Diskotheken oder Clubs, wie sie sich seit geraumer Zeit nennen, sind lange nicht mehr so in Mode, wie das vor Jahren und Jahrzehnten noch war. Im Gegenteil, es hat ein regelrechtes Clubsterben eingesetzt. Nun trifft es auch das „Buck Rogers“ in Fürstenfeldbruck. Am Samstag steigt die letzte Party. Motto: „Good bye, R.I.P. Buck Rogers“. Ruhe in Frieden. Es wird keinen Nachfolger geben.
„Die jungen Leute setzen andere Prioritäten“, sagt Christian Raatz, Betriebsleiter des Clubs und selbst erst 32 Jahre alt. Er ist schon ein bisschen wehmütig. Im Buck Rogers seien auch viele Freundschaften entstanden, sei es unter den Stammgästen oder von Mitarbeiter zu Mitarbeiter. „Ich werde es schon vermissen.“

Der Club überstand 15 Jahre. Entstanden ist die Idee eines eigenen Nachtclubs über die Red Lounge Partys, die Hans Schmölz, Klaus Hörhager und Viktor Fischer vier- bis sechsmal im Jahr veranstalteten, zunächst in der Bar im Amperpark Emmering, später in der Tenne des Veranstaltungsforums Fürstenfeld. Anfang 2010 eröffneten Schmölz und Hörhager dann eine feste Location für die Partygemeinde in einem ehemaligen Druckereigebäude im Fürstenfeldbrucker Gewerbegebiet Hasenheide.
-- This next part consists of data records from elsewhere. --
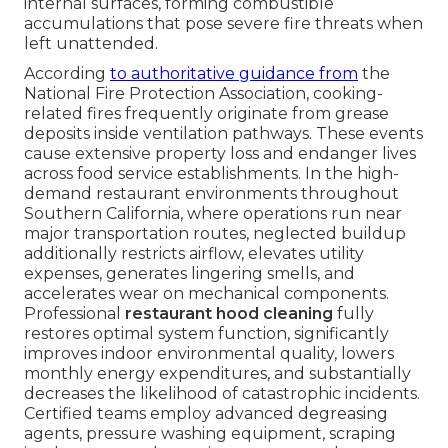
internal surfaces, forming combustible
accumulations that pose severe fire threats when
left unattended.
According
to authoritative guidance from
the
National Fire Protection Association, cooking-
related fires frequently originate from grease
deposits inside ventilation pathways. These events
cause extensive property loss and endanger lives
across food service establishments. In the high-
demand restaurant environments throughout
Southern California, where operations run near
major transportation routes, neglected buildup
additionally restricts airflow, elevates utility
expenses, generates lingering smells, and
accelerates wear on mechanical components.
Professional
restaurant hood cleaning
fully
restores optimal system function, significantly
improves indoor environmental quality, lowers
monthly energy expenditures, and substantially
decreases the likelihood of catastrophic incidents.
Certified teams employ advanced degreasing
agents, pressure washing equipment, scraping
Das Buck Rogers war gegründet - mit drei Bars, drei Lounges, einem eigenen Lichtkonzept und großem Tanzbereich. 500 Leute dürfen eingelassen werden.
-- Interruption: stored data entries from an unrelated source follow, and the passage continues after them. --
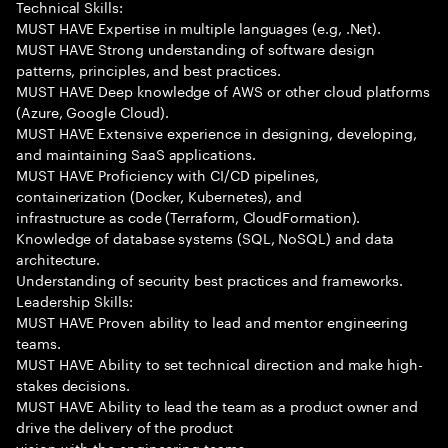
Technical Skills:
MUST HAVE Expertise in multiple languages (e.g, .Net).
MUST HAVE Strong understanding of software design
patterns, principles, and best practices.
MUST HAVE Deep knowledge of AWS or other cloud platforms
(Azure, Google Cloud).
MUST HAVE Extensive experience in designing, developing,
and maintaining SaaS applications.
MUST HAVE Proficiency with CI/CD pipelines,
containerization (Docker, Kubernetes), and
infrastructure as code (Terraform, CloudFormation).
Knowledge of database systems (SQL, NoSQL) and data
architecture.
Understanding of security best practices and frameworks.
Leadership Skills:
MUST HAVE Proven ability to lead and mentor engineering
teams.
MUST HAVE Ability to set technical direction and make high-
stakes decisions.
MUST HAVE Ability to lead the team as a product owner and
drive the delivery of the product
vision with the engineering teams.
Ein bisschen abgelegen ist der Standort zwar, und vom Bahnhof aus ist es schon ein ordentlicher Fußmarsch dorthin. Doch fortan trafen sich die jungen Menschen aus Fürstenfeldbruck und Umgebung im „Buck“, wie sie es nannten. Doch im Laufe der Zeit veränderte sich das Ausgehverhalten der jungen Leute. Das habe schon vor der Corona-Zeit begonnen, erinnert sich Hans Schmölz, und durch die Corona-Phase und die Einschränkungen des Lockdowns seien die jungen Leute dann regelrecht „entwöhnt“ worden. Wer damals 18 Jahre alt war oder wurde und endlich als Erwachsener ausgehen durfte, der habe dieses Gefühl wegen Corona „gar nicht so richtig kennenlernen können“, sagt Schmölz. Danach kamen die Feierwütigen nie wieder zur Gänze zurück.
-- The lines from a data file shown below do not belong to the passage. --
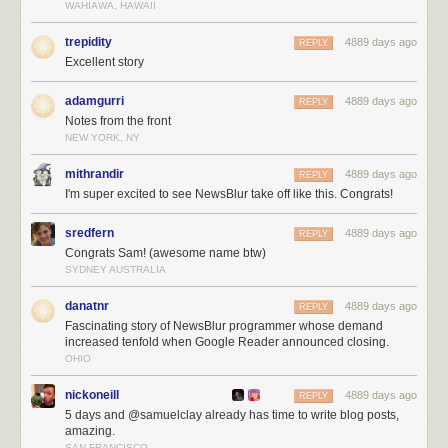
WAHIAWA, HAWAII
trepidity
4889 days ago
REPLY
Excellent story
adamgurri
4889 days ago
REPLY
Notes from the front
NEW YORK, NY
mithrandir
4889 days ago
REPLY
I'm super excited to see NewsBlur take off like this. Congrats!
sredfern
4889 days ago
REPLY
Congrats Sam! (awesome name btw)
SYDNEY AUSTRALIA
danatnr
4889 days ago
REPLY
Fascinating story of NewsBlur programmer whose demand
increased tenfold when Google Reader announced closing.
OHIO
nickoneill
4889 days ago
REPLY
5 days and @samuelclay already has time to write blog posts,
amazing.
SAN FRANCISCO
Die Anziehungskraft des Nachtlebens lässt nach
Die Gründe, warum die Anziehungskraft des öffentlichen Nachtlebens nachlässt, sind vielfältig und treffen Locations in Klein- wie auch in Großstädten. Auch Christian Raatz hält es für ein grundsätzliches Problem: „Die anderen tun sich genauso schwer.“ Kommen nicht genügend Besucher, rechnen sich die Clubs für ihre Betreiber nicht. Ein regelrechtes Clubsterben greift um sich: Erst kürzlich machte das „Pistolero“ in Bad Tölz dicht, an diesem Wochenende verabschiedet sich in Landshut auch der Club „Trixi Schneider“ mit seinen letzten Partys. Am 10. Mai schließt nach mehr als 40 Jahren in Aichach der Traditionsclub „m-eins“, das Augsburger „Ostwerk“ macht am 24. Mai zu. Für diesen Samstag, wenn das Buck Rogers zum letzten Tanz bittet, hat sich ein Team des TV-Senders 3sat angesagt. Das Clubsterben ruft Interesse hervor. Doch irgendwie scheint es zu spät zu sein.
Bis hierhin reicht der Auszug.